(Juan 4) ¿CÓMO NOS las arreglaremos los cristianos para anunciar la buena noticia de Jesús a una sociedad descreída, centrada en el consumo y la comodidad, y profundamente desmoralizada? ¿Cómo decirle que Jesucristo es “en verdad la fuente de toda la santidad”? Porque también nuestro mundo, como nosotros en el pan y el vino, necesita el agua del manantial de la vida.
Acordaos del diálogo que mantiene con una mujer de Samaría; quizás ahí se nos muestre. Aquella samaritana también era una descreída, poco respetuosa, interesada sólo en su propia comodidad y poseedora de una historia de infidelidades poco común. Y, sin embargo, Jesús le mostró que en su persona se encontraba la fuente de la vida que ella, sin saberlo, anhelaba en todos sus deseos.
Jesús, reconociendo su pobreza y necesidad, le pide ayuda. No se muestra ni superior a ella, ni autosuficiente: “Dame de beber”. ¡Cuántas veces, como representantes de Cristo, nos mostramos superiores y, casi, despreciamos todo saber que no sea el nuestro!
Jesús, sin reparo ninguno, le ofrece lo más profundo de su vida, su Espíritu, el agua de la vida. Y nosotros, cristianos comprometidos, ofrecemos pan sin Espíritu; trabajamos por humanizar el mundo privando a los pobres de la mayor riqueza que tenemos, sin ofrecerles la fe en el Señor.
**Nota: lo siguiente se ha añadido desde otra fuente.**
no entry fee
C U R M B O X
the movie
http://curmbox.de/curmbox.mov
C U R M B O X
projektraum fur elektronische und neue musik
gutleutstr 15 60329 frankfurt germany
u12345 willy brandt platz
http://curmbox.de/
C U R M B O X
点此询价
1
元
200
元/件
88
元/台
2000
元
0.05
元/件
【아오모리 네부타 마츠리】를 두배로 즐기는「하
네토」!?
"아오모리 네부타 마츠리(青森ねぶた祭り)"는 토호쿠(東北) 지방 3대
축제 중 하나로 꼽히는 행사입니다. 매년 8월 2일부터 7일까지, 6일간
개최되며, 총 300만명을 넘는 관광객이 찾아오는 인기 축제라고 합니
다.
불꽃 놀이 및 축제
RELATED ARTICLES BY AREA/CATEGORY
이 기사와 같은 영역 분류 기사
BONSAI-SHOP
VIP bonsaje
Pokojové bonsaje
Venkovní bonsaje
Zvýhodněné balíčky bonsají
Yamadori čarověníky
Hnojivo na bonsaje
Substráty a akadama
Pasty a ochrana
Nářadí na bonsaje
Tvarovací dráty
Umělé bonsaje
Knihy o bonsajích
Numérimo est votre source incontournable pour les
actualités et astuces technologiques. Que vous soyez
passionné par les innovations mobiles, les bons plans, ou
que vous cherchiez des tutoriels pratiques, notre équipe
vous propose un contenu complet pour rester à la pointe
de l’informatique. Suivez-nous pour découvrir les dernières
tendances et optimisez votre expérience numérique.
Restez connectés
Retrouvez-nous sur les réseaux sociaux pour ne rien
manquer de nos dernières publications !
Jesús, con toda sinceridad, la pone enfrente de sus propias contradicciones; para que, desde el desierto de sus frustraciones e incoherencias, pueda acceder a la fuente del amor verdadero. Y nosotros no nos atrevemos a denunciar la idolatría del dinero, del poder, de la violencia, del consumo y del vacío que campa en nuestra vida social y política.